## EXERCISE BRIEF
How many lines below contain the string "cuesta"? Reply with the figure and no further words.

## EXERCISE MATERIALS

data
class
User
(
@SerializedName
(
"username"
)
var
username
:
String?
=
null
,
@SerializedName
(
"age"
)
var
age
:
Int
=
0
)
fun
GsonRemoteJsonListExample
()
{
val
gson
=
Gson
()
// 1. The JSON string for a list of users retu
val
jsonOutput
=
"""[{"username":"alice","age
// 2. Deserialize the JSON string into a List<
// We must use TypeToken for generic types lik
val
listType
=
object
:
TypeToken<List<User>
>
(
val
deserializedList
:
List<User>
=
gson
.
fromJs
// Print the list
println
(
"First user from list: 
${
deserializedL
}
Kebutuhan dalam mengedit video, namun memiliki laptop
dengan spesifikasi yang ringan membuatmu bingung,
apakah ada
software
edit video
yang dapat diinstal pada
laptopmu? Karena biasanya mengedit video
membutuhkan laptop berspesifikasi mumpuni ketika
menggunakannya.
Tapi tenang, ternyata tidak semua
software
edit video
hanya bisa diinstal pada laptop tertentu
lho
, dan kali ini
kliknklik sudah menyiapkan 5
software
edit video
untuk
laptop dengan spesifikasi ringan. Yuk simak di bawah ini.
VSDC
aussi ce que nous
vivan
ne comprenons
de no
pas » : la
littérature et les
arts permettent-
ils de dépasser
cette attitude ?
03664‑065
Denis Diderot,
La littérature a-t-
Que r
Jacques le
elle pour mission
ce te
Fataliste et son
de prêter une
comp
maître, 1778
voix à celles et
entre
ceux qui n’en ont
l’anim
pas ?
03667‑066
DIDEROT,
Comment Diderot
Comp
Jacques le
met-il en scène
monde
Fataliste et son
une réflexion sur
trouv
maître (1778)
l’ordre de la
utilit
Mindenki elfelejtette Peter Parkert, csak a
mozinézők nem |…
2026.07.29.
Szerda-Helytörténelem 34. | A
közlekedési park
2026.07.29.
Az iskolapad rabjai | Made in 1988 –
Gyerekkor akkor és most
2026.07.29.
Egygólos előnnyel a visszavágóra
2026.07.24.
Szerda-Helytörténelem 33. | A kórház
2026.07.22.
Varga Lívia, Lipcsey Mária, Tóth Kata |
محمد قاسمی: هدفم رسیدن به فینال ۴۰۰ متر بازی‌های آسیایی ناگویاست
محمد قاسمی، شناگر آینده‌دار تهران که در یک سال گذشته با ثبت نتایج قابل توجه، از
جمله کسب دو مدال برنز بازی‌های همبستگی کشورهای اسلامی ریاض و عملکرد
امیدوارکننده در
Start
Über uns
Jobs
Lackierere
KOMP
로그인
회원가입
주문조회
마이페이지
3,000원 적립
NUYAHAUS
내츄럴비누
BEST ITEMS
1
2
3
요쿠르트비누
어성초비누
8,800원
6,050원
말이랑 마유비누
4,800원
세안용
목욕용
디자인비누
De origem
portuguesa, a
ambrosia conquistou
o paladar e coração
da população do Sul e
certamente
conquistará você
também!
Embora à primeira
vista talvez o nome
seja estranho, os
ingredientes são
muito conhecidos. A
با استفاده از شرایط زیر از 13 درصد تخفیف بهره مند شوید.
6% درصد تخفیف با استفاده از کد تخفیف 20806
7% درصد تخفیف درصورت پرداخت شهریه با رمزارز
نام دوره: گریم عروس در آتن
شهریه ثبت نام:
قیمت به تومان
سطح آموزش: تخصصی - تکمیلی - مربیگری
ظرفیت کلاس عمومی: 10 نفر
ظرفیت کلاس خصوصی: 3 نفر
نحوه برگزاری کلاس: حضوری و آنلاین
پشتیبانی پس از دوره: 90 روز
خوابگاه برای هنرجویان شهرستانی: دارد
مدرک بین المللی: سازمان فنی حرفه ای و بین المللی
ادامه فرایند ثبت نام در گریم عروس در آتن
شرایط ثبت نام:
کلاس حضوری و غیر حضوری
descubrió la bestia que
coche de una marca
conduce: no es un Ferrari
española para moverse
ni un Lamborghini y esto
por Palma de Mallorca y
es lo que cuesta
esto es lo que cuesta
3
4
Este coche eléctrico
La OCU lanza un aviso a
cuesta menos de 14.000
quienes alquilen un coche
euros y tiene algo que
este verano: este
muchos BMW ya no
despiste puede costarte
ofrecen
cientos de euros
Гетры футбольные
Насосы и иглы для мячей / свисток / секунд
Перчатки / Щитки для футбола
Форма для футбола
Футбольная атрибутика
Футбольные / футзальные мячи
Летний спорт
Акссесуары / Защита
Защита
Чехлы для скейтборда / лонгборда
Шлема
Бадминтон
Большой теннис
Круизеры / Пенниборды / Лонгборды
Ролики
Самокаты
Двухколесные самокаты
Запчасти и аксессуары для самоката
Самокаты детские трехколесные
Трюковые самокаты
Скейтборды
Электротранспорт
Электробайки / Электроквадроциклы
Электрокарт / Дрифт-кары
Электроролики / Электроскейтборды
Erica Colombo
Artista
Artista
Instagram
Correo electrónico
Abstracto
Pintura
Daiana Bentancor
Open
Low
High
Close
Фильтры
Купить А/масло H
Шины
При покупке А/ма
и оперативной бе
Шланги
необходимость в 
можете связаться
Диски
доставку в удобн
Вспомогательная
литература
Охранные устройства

## RESPONSE
3